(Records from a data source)

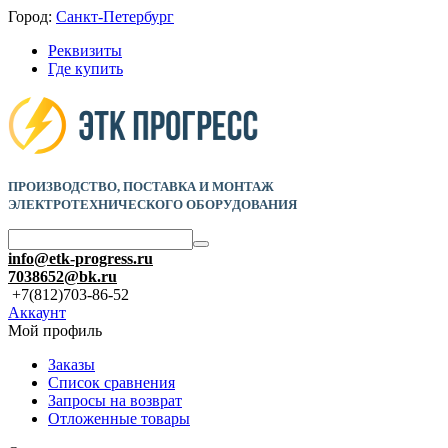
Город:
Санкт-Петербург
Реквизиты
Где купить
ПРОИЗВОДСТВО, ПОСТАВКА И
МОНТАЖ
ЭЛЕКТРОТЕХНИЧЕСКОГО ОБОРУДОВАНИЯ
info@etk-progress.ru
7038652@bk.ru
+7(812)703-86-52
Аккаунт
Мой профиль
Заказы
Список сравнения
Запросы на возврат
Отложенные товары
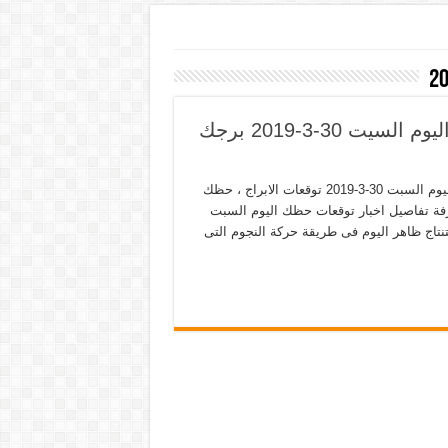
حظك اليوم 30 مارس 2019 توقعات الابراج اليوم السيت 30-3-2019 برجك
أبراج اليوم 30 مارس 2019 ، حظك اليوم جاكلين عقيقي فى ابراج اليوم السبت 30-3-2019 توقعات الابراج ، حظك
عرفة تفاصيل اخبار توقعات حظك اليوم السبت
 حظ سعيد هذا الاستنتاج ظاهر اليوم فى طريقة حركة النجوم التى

...

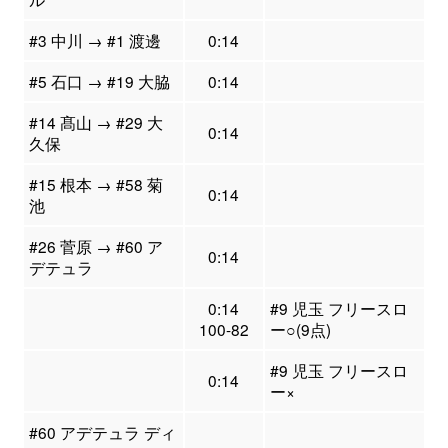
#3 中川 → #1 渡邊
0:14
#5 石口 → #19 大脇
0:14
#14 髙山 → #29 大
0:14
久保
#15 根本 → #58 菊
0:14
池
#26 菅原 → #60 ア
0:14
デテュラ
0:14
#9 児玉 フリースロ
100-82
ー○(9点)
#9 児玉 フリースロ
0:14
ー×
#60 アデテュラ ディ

--

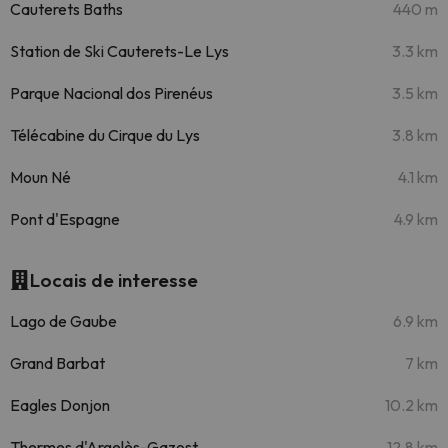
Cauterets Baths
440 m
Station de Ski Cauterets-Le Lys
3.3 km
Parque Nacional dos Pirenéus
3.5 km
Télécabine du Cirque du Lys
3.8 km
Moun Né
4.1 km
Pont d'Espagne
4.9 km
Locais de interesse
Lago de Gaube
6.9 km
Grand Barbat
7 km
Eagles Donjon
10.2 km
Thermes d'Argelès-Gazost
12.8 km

Exercise objective: Look above for the line containing "Список сравнения", then copy exactly from it through the line containing "عرفة تفاصيل اخبار توقعات حظك اليوم السبت", keeping both and leaving out pictures. Add nothing else.

Output below:
Список сравнения
Запросы на возврат
Отложенные товары
حظك اليوم 30 مارس 2019 توقعات الابراج اليوم السيت 30-3-2019 برجك
أبراج اليوم 30 مارس 2019 ، حظك اليوم جاكلين عقيقي فى ابراج اليوم السبت 30-3-2019 توقعات الابراج ، حظك
عرفة تفاصيل اخبار توقعات حظك اليوم السبت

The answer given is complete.